Sadie cast a glance at Luna who was merely observing the young men in front of her as if they were something to be studied. She didn't seem to be that upset at having her solitude disrupted. Sadie couldn't decide whether the twins were entertaining or deranged. She wondered if they had always been like this, they were snapping under the strain of being in hiding, or they were putting on an intentional show for Luna's benefit. It was odd. She should be able to use the missing ear to identify which twin was which, but it wasn't nearly as obvious as it should have been. You got sucked in to their talking somehow and didn't really notice. She kept slipping up in her head and labeling them collectively as 'the twins.'

"She probably has ideas. Suggestions even.
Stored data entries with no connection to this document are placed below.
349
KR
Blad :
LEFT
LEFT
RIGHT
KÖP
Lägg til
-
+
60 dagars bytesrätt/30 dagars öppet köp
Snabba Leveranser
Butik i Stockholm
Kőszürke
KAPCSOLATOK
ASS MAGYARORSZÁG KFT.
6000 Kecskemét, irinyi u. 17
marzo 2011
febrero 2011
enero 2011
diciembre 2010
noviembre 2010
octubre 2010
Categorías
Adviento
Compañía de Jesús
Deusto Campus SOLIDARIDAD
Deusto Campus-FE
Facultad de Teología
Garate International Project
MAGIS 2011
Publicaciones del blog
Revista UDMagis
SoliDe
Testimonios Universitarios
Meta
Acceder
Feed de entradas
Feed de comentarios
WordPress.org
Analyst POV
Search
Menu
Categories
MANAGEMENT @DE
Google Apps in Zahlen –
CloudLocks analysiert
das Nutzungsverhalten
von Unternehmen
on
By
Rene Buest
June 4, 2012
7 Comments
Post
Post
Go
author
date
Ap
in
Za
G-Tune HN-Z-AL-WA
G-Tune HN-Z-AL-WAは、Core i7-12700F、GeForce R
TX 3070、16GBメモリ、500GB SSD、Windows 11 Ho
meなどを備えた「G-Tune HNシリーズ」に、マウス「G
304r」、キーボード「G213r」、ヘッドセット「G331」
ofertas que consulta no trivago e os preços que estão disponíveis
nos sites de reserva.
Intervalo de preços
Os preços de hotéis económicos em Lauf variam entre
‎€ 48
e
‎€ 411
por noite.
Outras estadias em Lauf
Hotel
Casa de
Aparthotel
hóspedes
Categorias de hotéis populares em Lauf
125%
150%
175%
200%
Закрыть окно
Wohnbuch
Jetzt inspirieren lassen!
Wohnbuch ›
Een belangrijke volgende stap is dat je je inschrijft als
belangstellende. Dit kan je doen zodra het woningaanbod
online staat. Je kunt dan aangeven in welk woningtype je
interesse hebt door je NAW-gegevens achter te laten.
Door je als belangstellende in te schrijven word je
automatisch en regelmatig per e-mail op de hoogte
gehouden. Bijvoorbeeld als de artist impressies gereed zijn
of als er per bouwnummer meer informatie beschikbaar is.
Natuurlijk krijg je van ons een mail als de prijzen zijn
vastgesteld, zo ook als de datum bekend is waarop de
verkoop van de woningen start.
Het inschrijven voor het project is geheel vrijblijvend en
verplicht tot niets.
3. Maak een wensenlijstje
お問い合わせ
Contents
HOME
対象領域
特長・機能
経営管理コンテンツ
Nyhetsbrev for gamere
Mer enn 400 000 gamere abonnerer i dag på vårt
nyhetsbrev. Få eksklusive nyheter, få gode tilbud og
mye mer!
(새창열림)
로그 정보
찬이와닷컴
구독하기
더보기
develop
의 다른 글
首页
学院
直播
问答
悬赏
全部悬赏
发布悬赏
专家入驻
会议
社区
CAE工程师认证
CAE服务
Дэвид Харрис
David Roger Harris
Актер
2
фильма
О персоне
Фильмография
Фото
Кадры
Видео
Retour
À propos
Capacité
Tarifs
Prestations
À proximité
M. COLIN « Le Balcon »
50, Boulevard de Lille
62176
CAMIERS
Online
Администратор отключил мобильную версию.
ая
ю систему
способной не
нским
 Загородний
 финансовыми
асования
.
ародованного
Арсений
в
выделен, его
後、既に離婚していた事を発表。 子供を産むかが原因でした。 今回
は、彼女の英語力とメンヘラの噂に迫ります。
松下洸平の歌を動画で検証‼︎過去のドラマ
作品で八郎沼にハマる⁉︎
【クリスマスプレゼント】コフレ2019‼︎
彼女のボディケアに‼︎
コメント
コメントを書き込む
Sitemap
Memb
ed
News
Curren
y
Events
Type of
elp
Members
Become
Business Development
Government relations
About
Maybe even appropriate meaningful compliments from someone who can appreciate our genius as sheer genius." The young man sounded hopeful.

"Like Hermione, only with less lecturing between the suggestions and compliments." They sighed in unison.

"I miss being pushed to greater heights of audacity." He pouted as the words were spoken before his twin slapped him on the back in one of those bizarre gestures that guys seemed to think were comforting.

"Well, we do what we can in the meantime."

"That's settled then. We shall share."

"Should we ask her?"

"She's does talk, doesn't she?"

"I'm sure she does. I remember she used to talk. We haven't given her much of a chance to talk."

"Conversation monopolizers. That's us today." He agreed before adding. "I don't think girls like that."

"You're brilliant!" The shout lost the stage whisper quality the rest of the conversation had been conducted in, and both boys began to speak in normal, everyday tones.

"I know." There was a pause. "In which particular way has my brilliance manifested itself this time?"

"She is a girl."

"Well spotted. Oh, I see. I think you are right."

"Unrelated."

"That is an important quality."

"We wouldn't want to lose our ability to be debonair through lack of practice. That would be wrong."

"That would be a horrid, shameful waste of talent."

"Wouldn't want that."

"You know how Mum feels about us wasting our talents."

"We'll do it then."

"For Mum."

"For Mum."

"Are we behaving strangely, Forge?"

"I don't know, Gred. Do people who are behaving strangely know that they are behaving strangely? Or does the mindset that induces strange behavior preclude the noticing of the aforementioned behaviors that are strange?"

"I don't know either."

"I just thought the cabin fever might be getting to us."

"She might be able to tell us."

"That's another advantage to sharing."

"She doesn't look afraid."

"Sometimes people laugh if one is acting strange."

"Does she laugh?"

"Everyone should."

"I don't think I've heard her laugh here."

"Let me think. No. There's been no laughing."

"A challenge?"

"I'm thinking so."

"I like challenges." The identical smiles that flitted across the boys' faces were a little disturbing, fundamentally good natured, but still a little disturbing. Sadie found herself feeling concerned for what the two were plotting and what effects it might have on Luna's mental health.

"Let the sharing begin."

Sadie found that only one thought was echoing through her brain as the memory came to an end. That was unexpected.